Although weighing yourself is one method to monitor your improvement, it’s not the sole method. It’s certainly not worth stressing about regular weigh-ins (and in the process stressing about the weight gain when you’re working out and eating well). Don’t forget, suggests Dolgan that losing weight on the scale doesn’t necessarily mean you’re more healthy It just signifies that you’re lighter, which isn’t much of a difference whatsoever. Remember that if you’re working out and gaining weight, it could mean that your exercise routine is effective however you must change your diet for results in weight loss.

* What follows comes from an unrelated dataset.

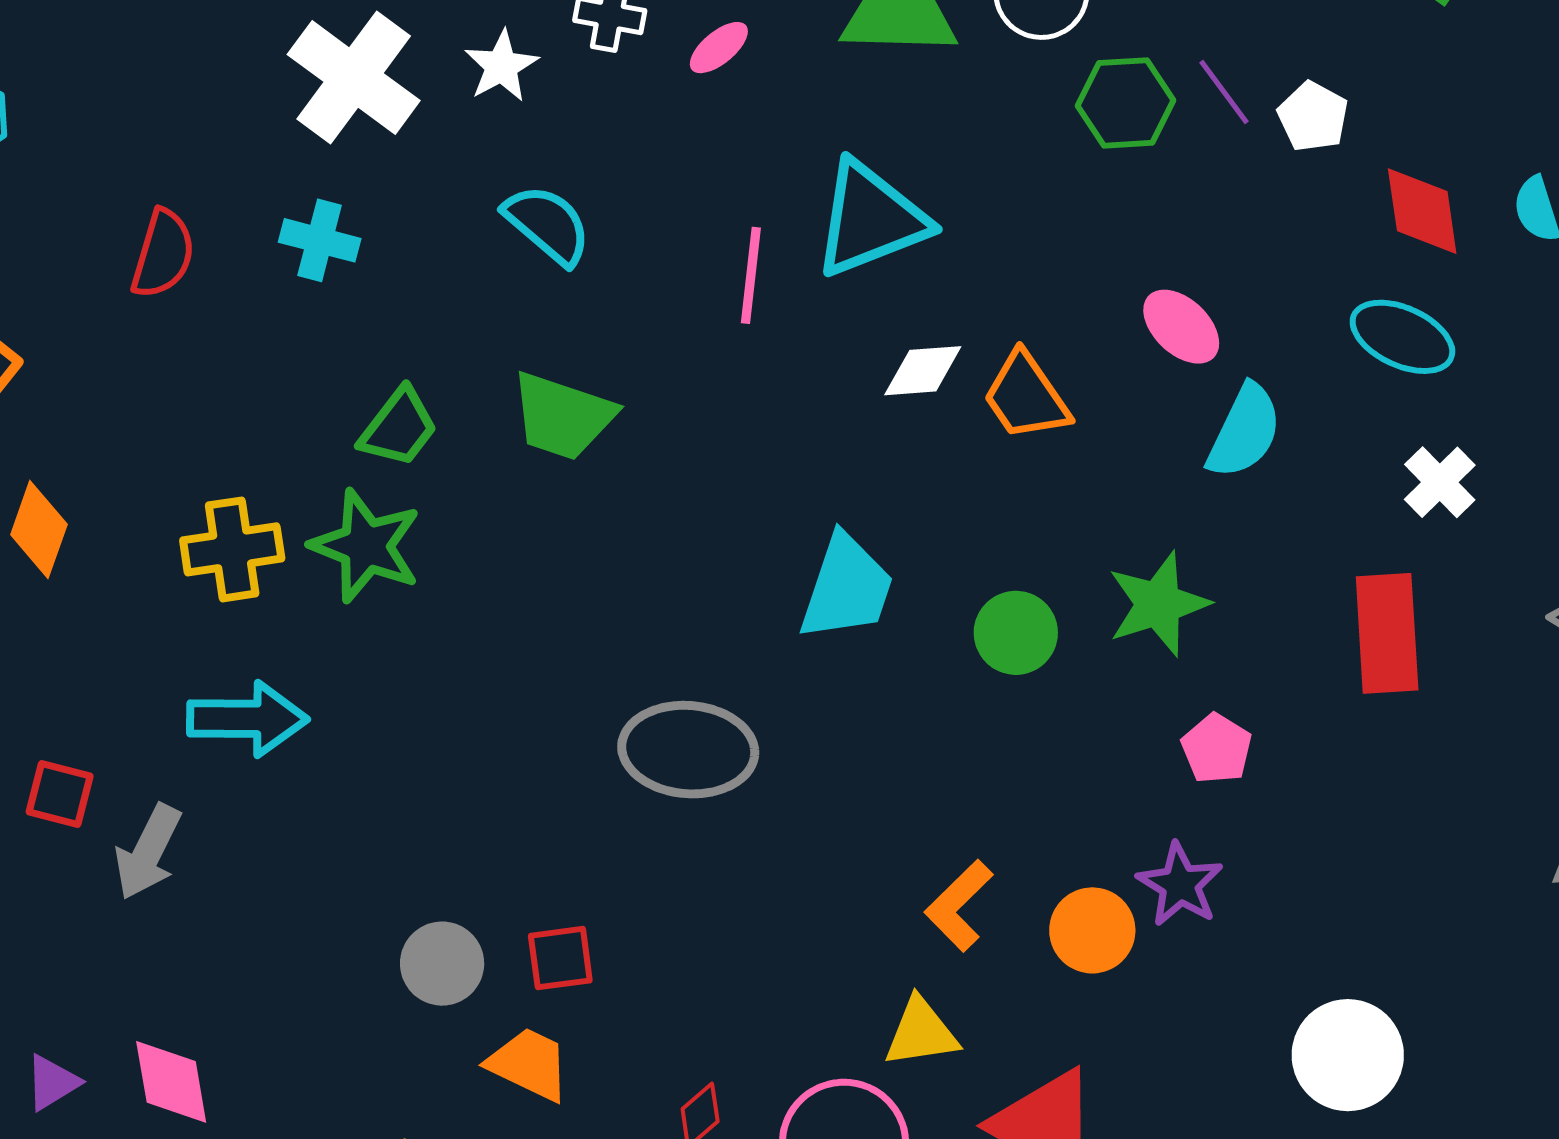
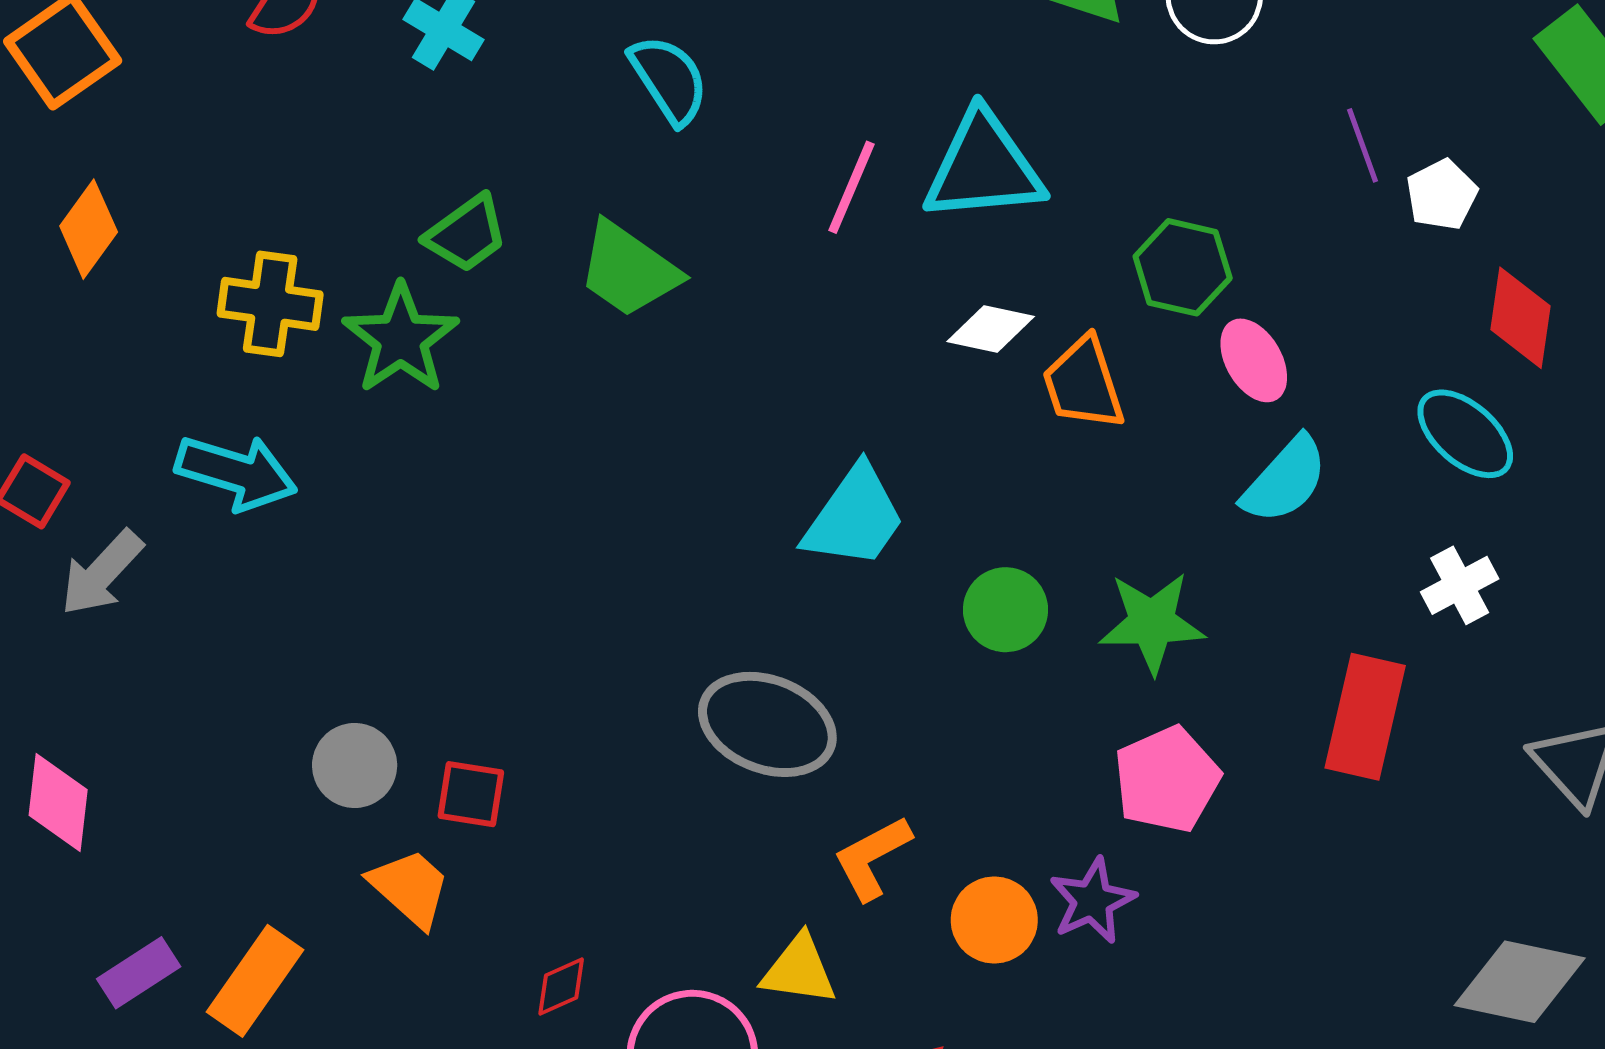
green hexagon: (1126, 103) -> (1183, 267), moved
pink pentagon: (1217, 749) -> (1167, 780), size x1.5
gray ellipse: (688, 750) -> (767, 724), moved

Let’s imagine the following scenario You’ve been working hard in the gym and trying to adhere to an enlightened diet but as you get on the scale, you find more than you thought. Don’t panic! A lot of people have had unanswered weight gain when exercising; it’s quite common, and you’re certainly not the only one. Be assured that you’ll not be performing the right exercises, or doing this whole exercise thing in the wrong way – we’ll assure you that there’s nothing wrong with you. There are a lot of things to take into consideration when losing weight is in the picture. Watch the video below where coaches Heather, as well as Coach Christian, provide a few tips to be aware of and read on for more specifics. As coaches say, the weight on the scale is not the only thing to think about when you embark on your fitness journey. What is important is your mood!

Water Retention

When you are first beginning to exercise your body will naturally undergo many changes during the initial few months because of the increased exercise. The new exercises may cause the development of micro-tears or inflammation within the muscle fibers as you gain muscle mass. It may sound frightening but it’s a positive thing! The word “micro-tears” is exactly how they’re described: tiny tears in the muscles’ fibers. If you’re engaged in an exercise routine that involves resistance training, strength training, and resistance exercise, then you’re placing the muscle tissues under stress. Every time you lift extra weight or perform an additional rep you’re putting your muscles under stress and breaking them down. This causes tiny tears that are repaired by the muscle cells. This process of healing is what allows you to build strength as well as strength. Muscle gains in weight is an excellent thing, however your body’s response to irritation by temporarily taking in more water which could lead to an increase in water weight. It’s okay! Let your body recover. Drink plenty of fluids and eat well and keep track of the amount of sodium you consume and have enough rest. In general, it is recommended to drink the equivalent of half your body weight in the form of ounces. If, for instance, the weight of your body is 140 pounds and weighs 140 pounds, you should drink at least 70 ounces of water a day. Keep in mind that water weight is only temporary and will disappear as time passes. Women who menstruate need to be aware that menstrual cycles can result in the retention of fluids. Don’t be anxious and don’t think too much about the weight. Weight loss in water means you are in the process of repairing and the body’s composition will soon return to normal.